BRIEF – Take the material below and output exactly the run of lines from the one containing "ar Microsoft" down to the one containing "nformatie die u aan ze heeft", with both included.

INFORMATION –
◇ ◇ ◇ ◇ ◇
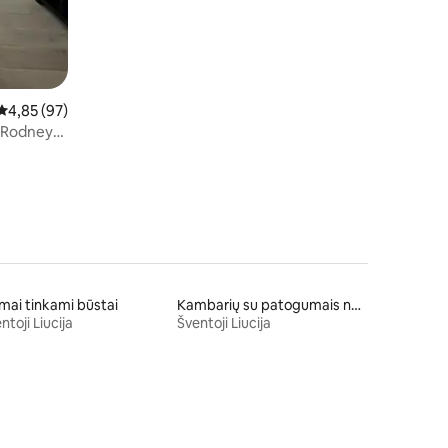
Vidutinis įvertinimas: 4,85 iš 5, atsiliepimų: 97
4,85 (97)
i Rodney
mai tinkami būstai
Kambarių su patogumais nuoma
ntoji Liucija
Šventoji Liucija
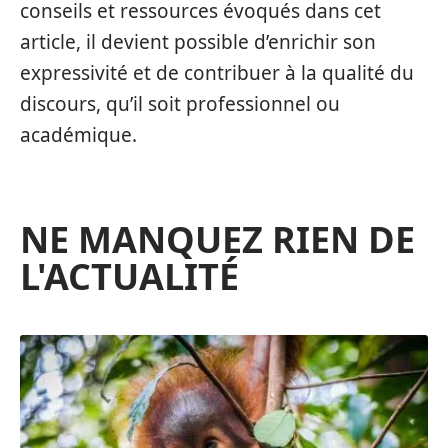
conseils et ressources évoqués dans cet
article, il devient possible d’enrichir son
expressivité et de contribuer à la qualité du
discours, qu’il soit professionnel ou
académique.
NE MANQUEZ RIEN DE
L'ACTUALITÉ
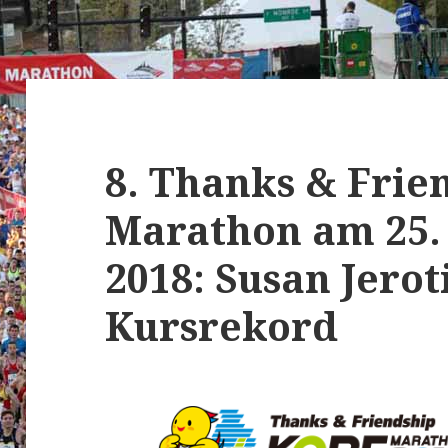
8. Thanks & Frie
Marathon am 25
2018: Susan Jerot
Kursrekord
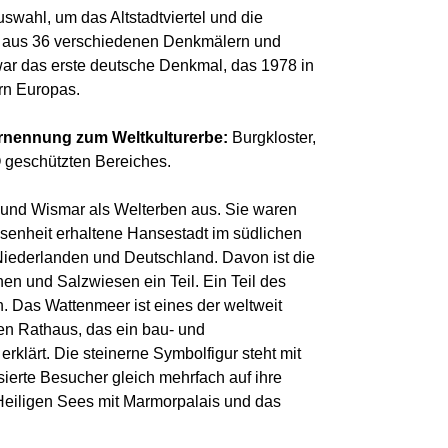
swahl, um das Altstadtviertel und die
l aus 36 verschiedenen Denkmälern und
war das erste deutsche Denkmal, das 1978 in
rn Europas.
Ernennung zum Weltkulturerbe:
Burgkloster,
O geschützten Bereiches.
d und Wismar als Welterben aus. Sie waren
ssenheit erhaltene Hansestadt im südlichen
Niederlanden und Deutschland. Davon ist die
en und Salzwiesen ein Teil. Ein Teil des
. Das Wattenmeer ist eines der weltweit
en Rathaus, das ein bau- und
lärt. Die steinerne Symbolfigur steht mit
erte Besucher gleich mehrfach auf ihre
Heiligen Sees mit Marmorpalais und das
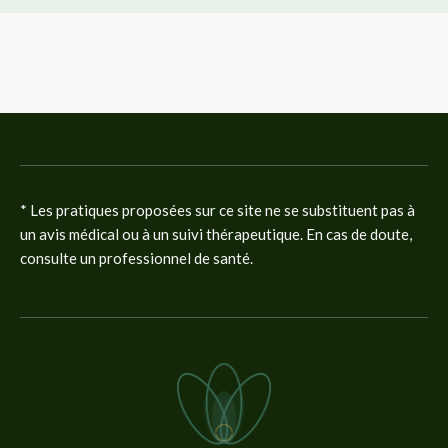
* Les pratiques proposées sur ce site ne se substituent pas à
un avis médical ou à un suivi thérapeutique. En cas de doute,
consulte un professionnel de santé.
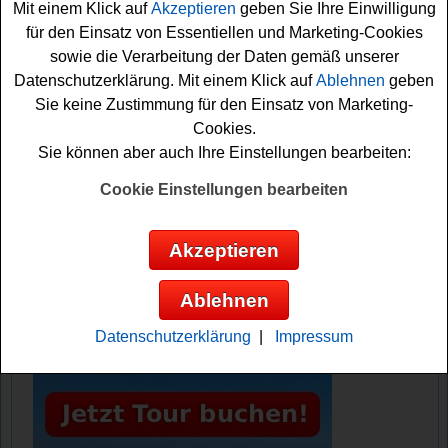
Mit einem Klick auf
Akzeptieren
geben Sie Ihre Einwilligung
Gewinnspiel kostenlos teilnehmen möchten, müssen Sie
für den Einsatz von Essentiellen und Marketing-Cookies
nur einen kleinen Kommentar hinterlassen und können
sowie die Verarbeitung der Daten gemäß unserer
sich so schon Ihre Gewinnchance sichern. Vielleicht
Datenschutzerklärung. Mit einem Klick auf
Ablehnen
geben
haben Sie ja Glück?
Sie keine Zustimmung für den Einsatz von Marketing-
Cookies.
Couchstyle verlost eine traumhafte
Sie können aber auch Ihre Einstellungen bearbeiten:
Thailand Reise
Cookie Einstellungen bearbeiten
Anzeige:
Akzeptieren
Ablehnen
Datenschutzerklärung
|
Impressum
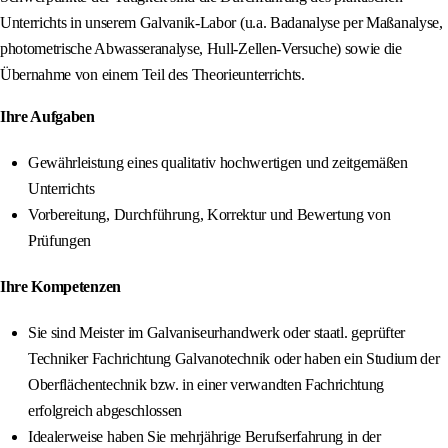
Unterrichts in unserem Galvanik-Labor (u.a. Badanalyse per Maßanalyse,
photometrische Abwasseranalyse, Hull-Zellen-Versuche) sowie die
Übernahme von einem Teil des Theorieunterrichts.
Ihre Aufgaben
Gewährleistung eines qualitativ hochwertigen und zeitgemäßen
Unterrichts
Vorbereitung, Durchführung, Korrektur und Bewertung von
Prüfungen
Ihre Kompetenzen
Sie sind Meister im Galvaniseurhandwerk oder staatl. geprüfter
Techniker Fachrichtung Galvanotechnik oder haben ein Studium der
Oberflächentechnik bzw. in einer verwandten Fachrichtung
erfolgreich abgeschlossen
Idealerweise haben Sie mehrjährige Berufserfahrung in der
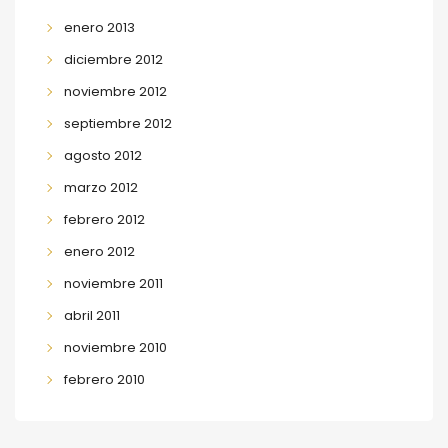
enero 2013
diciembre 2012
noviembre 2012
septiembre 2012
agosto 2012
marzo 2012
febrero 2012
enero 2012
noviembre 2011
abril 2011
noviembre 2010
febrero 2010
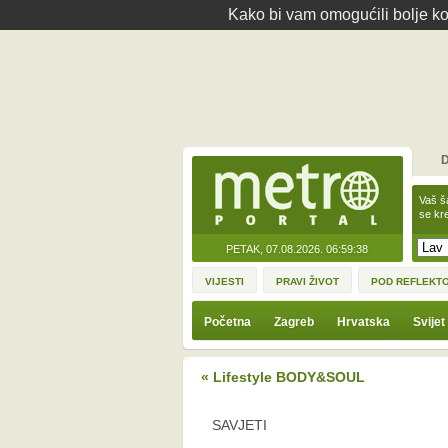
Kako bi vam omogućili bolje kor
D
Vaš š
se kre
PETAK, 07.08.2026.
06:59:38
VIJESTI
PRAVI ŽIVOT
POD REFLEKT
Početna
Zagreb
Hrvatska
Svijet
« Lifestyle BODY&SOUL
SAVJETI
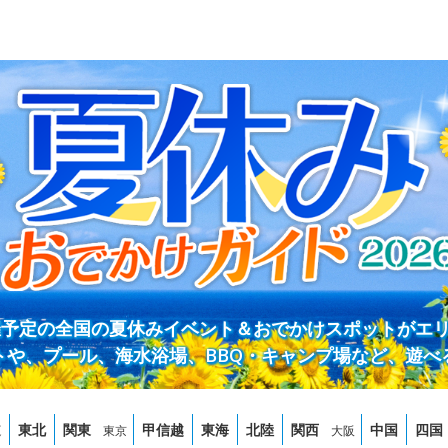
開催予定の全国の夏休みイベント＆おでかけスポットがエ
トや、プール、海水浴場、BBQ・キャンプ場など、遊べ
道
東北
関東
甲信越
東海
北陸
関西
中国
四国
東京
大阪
◇ ◇ ◇ ◇ ◇
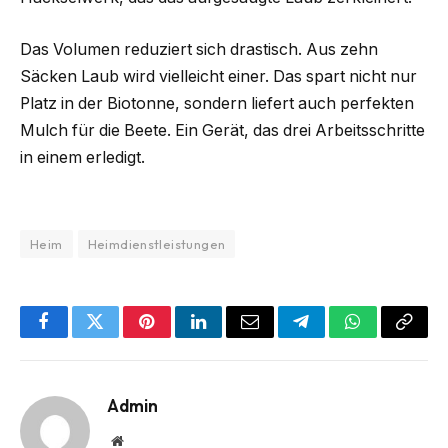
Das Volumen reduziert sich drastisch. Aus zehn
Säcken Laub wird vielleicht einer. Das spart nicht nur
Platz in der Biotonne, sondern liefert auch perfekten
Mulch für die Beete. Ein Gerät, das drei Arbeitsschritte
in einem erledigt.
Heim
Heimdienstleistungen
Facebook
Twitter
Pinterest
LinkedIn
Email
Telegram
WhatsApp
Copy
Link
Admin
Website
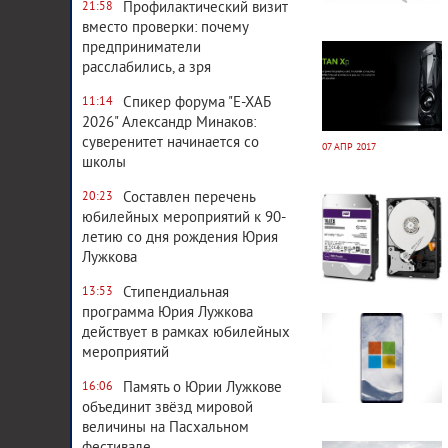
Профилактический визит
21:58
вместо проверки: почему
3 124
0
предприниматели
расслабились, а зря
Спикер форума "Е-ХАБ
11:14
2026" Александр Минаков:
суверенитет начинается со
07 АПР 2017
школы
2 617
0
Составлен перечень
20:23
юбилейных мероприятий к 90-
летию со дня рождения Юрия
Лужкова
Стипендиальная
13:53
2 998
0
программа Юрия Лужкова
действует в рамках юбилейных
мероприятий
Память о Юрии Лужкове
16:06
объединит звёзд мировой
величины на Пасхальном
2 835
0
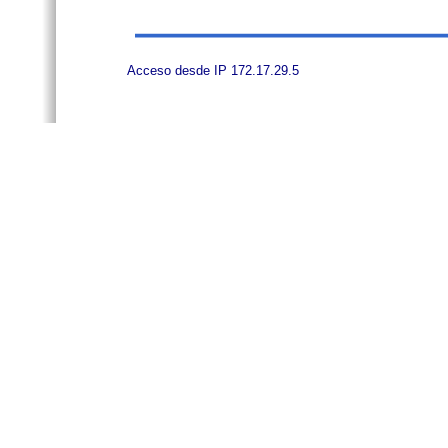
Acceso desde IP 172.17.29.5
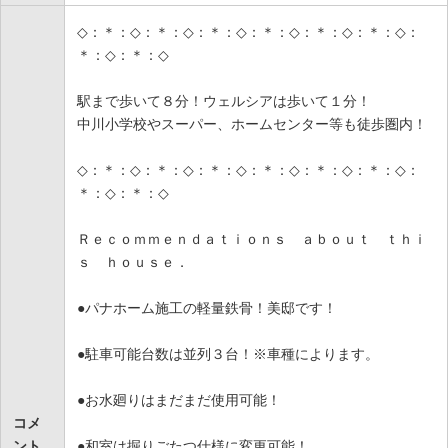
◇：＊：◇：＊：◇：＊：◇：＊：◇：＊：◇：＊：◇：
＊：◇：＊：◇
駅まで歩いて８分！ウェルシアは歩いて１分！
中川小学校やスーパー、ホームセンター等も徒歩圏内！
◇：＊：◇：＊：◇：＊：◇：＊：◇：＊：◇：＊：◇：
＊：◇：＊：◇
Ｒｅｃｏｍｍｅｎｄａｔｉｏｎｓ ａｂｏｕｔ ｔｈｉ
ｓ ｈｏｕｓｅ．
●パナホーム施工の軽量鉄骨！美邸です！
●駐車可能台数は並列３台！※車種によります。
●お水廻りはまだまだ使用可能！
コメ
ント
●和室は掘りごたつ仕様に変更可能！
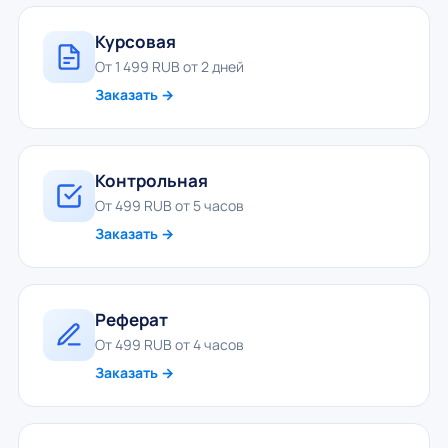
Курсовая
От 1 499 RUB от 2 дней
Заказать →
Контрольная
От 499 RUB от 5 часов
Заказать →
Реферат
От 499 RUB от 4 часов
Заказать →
◇ ◇ ◇ ◇ ◇
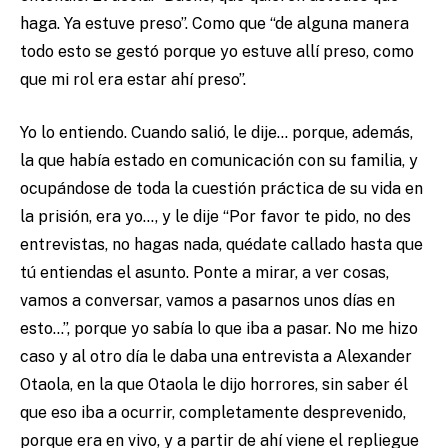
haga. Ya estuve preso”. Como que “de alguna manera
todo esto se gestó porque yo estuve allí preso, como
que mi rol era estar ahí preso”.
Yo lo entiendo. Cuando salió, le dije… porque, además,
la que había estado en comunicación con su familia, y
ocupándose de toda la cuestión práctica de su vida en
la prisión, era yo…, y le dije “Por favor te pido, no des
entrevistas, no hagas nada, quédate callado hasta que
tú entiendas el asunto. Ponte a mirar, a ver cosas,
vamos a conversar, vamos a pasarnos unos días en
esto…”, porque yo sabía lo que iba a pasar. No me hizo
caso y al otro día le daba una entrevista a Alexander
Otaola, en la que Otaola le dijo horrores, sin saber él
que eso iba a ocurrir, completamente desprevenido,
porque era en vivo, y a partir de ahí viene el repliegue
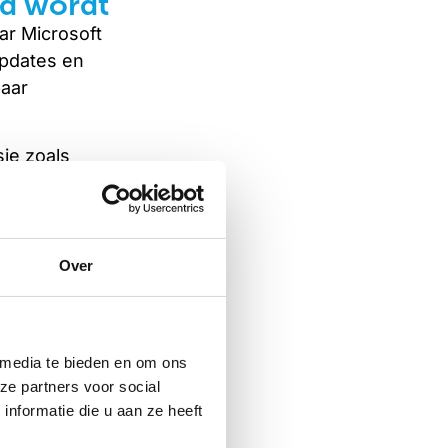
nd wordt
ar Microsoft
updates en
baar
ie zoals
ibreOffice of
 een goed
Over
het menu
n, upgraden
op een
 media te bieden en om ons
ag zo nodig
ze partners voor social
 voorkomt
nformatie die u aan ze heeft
◇ ◇ ◇ ◇ ◇
SOLVED EXERCISE –
ar Microsoft
updates en
baar
ie zoals
ibreOffice of
 een goed
Over
het menu
n, upgraden
op een
 media te bieden en om ons
ag zo nodig
ze partners voor social
 voorkomt
nformatie die u aan ze heeft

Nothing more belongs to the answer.